We are working with Gulfstream to develop 6 pylons similar to the ones installed for PACDEX plan to installation of those in January 2008. We also plan to add the large pods in 2008, but funds are unsecured.
Initial reports from PACDEX indicate that the plane is staying cooler than expected, so the cooling system upgrade will be postponed until FY09. Development of the optical ports is intended to be complete in FY08, and EOL will conduct two test periods for the instrumentation and infrastructure upgrades in July 2007 and in February 2008.
HIAPER Cloud Radar
The HIAPER cloud radar (HCR) is an airborne millimeter-wavelength radar that will serve the atmospheric science community by providing remote sensing capabilities to the NSF/NCAR G-V aircraft. During FY07, EOL completed the detailed design of the receiver, begin the detailed design of the data system and procure a transmitter. We anticipate completion of the remaining electronic design, mechanical design, fabrication and subsystem testing in FY08. System integration will start in FY08 and culminate in FY09, with flight testing to be completed in April 2009.
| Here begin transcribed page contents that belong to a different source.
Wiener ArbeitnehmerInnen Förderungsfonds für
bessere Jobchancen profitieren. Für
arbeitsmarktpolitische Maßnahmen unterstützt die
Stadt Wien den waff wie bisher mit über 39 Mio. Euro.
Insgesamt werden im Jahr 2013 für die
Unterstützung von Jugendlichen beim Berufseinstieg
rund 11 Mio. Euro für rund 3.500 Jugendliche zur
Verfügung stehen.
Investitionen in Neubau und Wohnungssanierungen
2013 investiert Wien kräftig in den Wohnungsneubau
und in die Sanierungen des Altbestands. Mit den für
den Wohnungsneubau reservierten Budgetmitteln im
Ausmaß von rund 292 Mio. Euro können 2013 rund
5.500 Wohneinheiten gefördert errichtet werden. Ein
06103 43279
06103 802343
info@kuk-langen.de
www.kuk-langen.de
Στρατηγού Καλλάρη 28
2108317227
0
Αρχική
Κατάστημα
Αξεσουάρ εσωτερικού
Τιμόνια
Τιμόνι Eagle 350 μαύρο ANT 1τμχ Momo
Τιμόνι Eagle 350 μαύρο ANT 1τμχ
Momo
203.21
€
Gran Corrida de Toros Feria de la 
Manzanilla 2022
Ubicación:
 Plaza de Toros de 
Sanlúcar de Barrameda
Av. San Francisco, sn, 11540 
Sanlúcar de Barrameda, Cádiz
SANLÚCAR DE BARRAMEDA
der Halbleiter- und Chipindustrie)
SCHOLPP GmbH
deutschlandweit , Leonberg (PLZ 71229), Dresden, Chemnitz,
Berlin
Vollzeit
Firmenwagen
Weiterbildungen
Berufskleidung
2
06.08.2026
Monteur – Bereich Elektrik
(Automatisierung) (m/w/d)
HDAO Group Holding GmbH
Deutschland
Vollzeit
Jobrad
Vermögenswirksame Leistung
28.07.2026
Laser Air Motion Sensor (LAMS) for the G-V
EOL scientists and engineers have been developing a new high-accuracy state-of-the art wind velocity instrument for the G-V over the past year. This instrument utilizes measurements of the Doppler shifts in backscattered near-IR laser radiation caused by the 3-D wind field. It will improve upon the accuracy of airborne wind velocity measurements over current technology based upon differential gust probes. The accuracy for the latter, which is severely compromised by aircraft flow perturbations, becomes a particular problem on the G-V. The new instrument solves this problem by remotely detecting the wind fields well in front of the airplane, resulting in anticipated flow velocity accuracies around 0.1 m/sec. In FY 2007 EOL anticipates completion of the single channel demo phase, including airborne testing, of this new instrument on the G-V. Upon completion of the first phase, EOL anticipates embarking on the full development of a three-channel system for measurements of all three-wind velocity components.